Si la Corée du Nord menace régulièrement de détruire les Etats-Unis, la quantité de précisions fournies dans ce rapport est inhabituelle. Pour Masao Okonogi, professeur émerite spécialiste de la Corée du Nord à l'université japonaise de Keio, l'annonce ressemble plus à un avertissement qu'à une menace.

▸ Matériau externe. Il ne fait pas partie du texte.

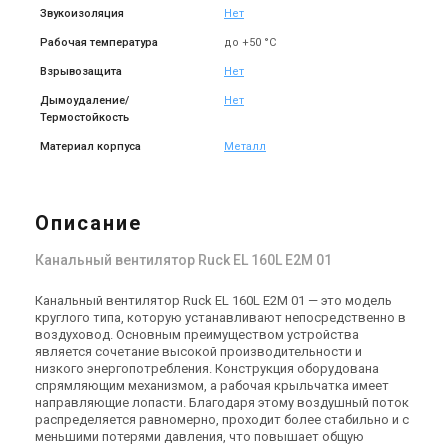
Купить
Купить
Звукоизоляция
Нет
Рабочая температура
до +50 °C
Под заказ
Оставить отзыв
Нет в наличии
Оставить отзыв
Взрывозащита
Нет
Акция
Акция
Дымоудаление/
Нет
Термостойкость
Материал корпуса
Металл
Германия
Германия
Канальный вентилятор Ruck
Канальный вентилятор Ruck
Описание
EL 450 EC 01
EL 500 EC 01
Цена
Цена
Канальный вентилятор Ruck EL 160L E2M 01
120 567 грн
149 701 грн
147 032 грн
182 562 грн
Купить
Купить
Канальный вентилятор Ruck EL 160L E2M 01 — это модель
круглого типа, которую устанавливают непосредственно в
Нет в наличии
Оставить отзыв
Нет в наличии
Оставить отзыв
воздуховод. Основным преимуществом устройства
является сочетание высокой производительности и
Акция
Акция
низкого энергопотребления. Конструкция оборудована
спрямляющим механизмом, а рабочая крыльчатка имеет
направляющие лопасти. Благодаря этому воздушный поток
распределяется равномерно, проходит более стабильно и с
меньшими потерями давления, что повышает общую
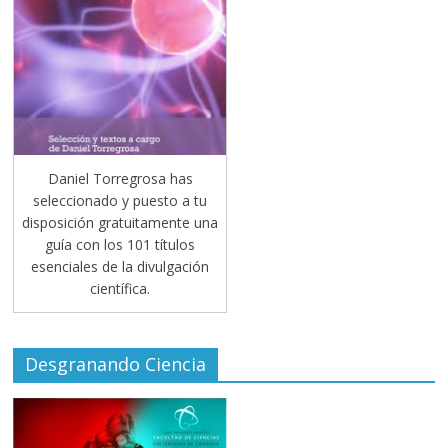
Daniel Torregrosa has
seleccionado y puesto a tu
disposición gratuitamente una
guía con los 101 títulos
esenciales de la divulgación
científica.
Desgranando Ciencia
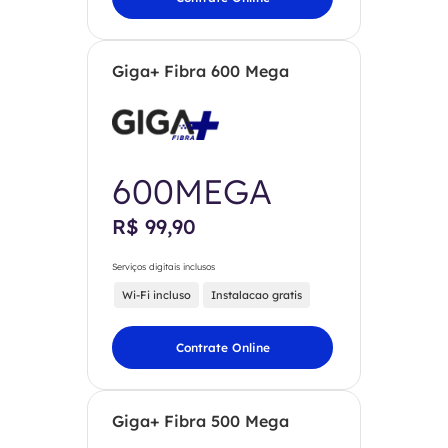
Giga+ Fibra 600 Mega
600MEGA
R$ 99,90
Serviços digitais inclusos
Wi-Fi incluso
Instalacao gratis
Contrate Online
Giga+ Fibra 500 Mega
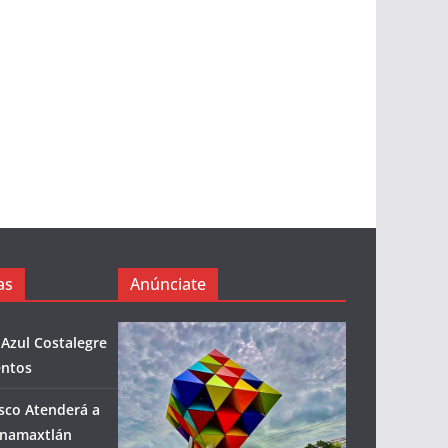
as
Anúnciate
 Azul Costalegre
entos
isco Atenderá a
enamaxtlán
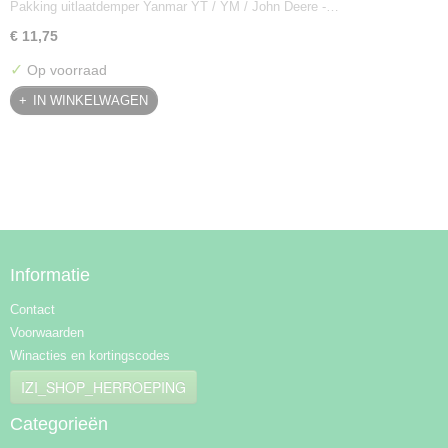
Pakking uitlaatdemper Yanmar YT / YM / John Deere -…
128300-13230
€ 11,75
✓
Op voorraad
IN WINKELWAGEN
Informatie
Contact
Voorwaarden
Winacties en kortingscodes
IZI_SHOP_HERROEPING
Categorieën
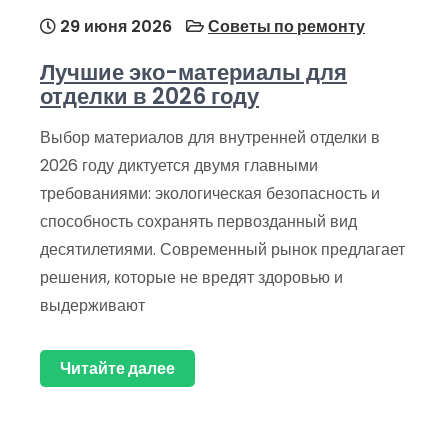
29 июня 2026
Советы по ремонту
Лучшие эко-материалы для
отделки в 2026 году
Выбор материалов для внутренней отделки в
2026 году диктуется двумя главными
требованиями: экологическая безопасность и
способность сохранять первозданный вид
десятилетиями. Современный рынок предлагает
решения, которые не вредят здоровью и
выдерживают
Читайте далее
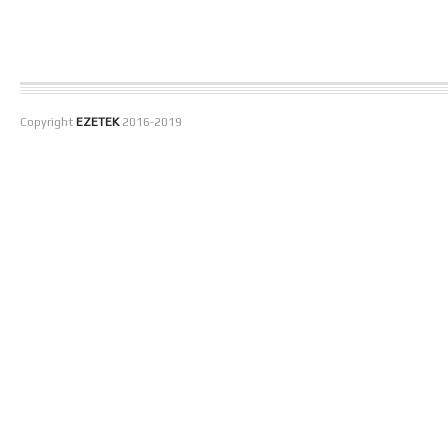
Copyright
EZETEK
2016-2019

"Je pense que c'est un message pour dire qu'ils prévoient de bouger les tests de missiles de la mer du Japon vers des zones autour de Guam", plus au sud, a-t-il dit. "En fournissant un préavis, ils envoient également le message tacite que ce qu'ils vont faire n'est pas une véritable attaque."

Dialogue impossible

Le ton entre Washington et Pyongyang, déjà acrimonieux, est monté brutalement mardi. Le lendemain, Donald Trump promettait "le feu et la fureur" en cas de nouvelles menaces et vantait la puissance de l'arsenal nucléaire américain.

Donald Trump "a proféré un tas d'inepties sur 'le feu et la furie'", a estimé en outre KCNA. Selon elle, "un dialogue raisonnable n'est pas possible avec un tel gars dépourvu de raison et seule la force absolue peut fonctionner sur lui."

"Fin du régime"

Un peu plus tôt, le chef du Pentagone Jim Mattis avait appelé Pyongyang à arrêter sa course aux armes nucléaires, mettant en garde contre des décisions qui mèneraient "à la fin de son régime et à la destruction de son peuple".

"Les actions du régime de la RPDC (la Corée du Nord, ndlr) seront à chaque fois largement surpassées par les nôtres et il perdrait toute course aux armements ou conflit qu'il déclencherait", a insisté l'ancien général des Marines, soulignant l'isolement grandissant de Pyongyang.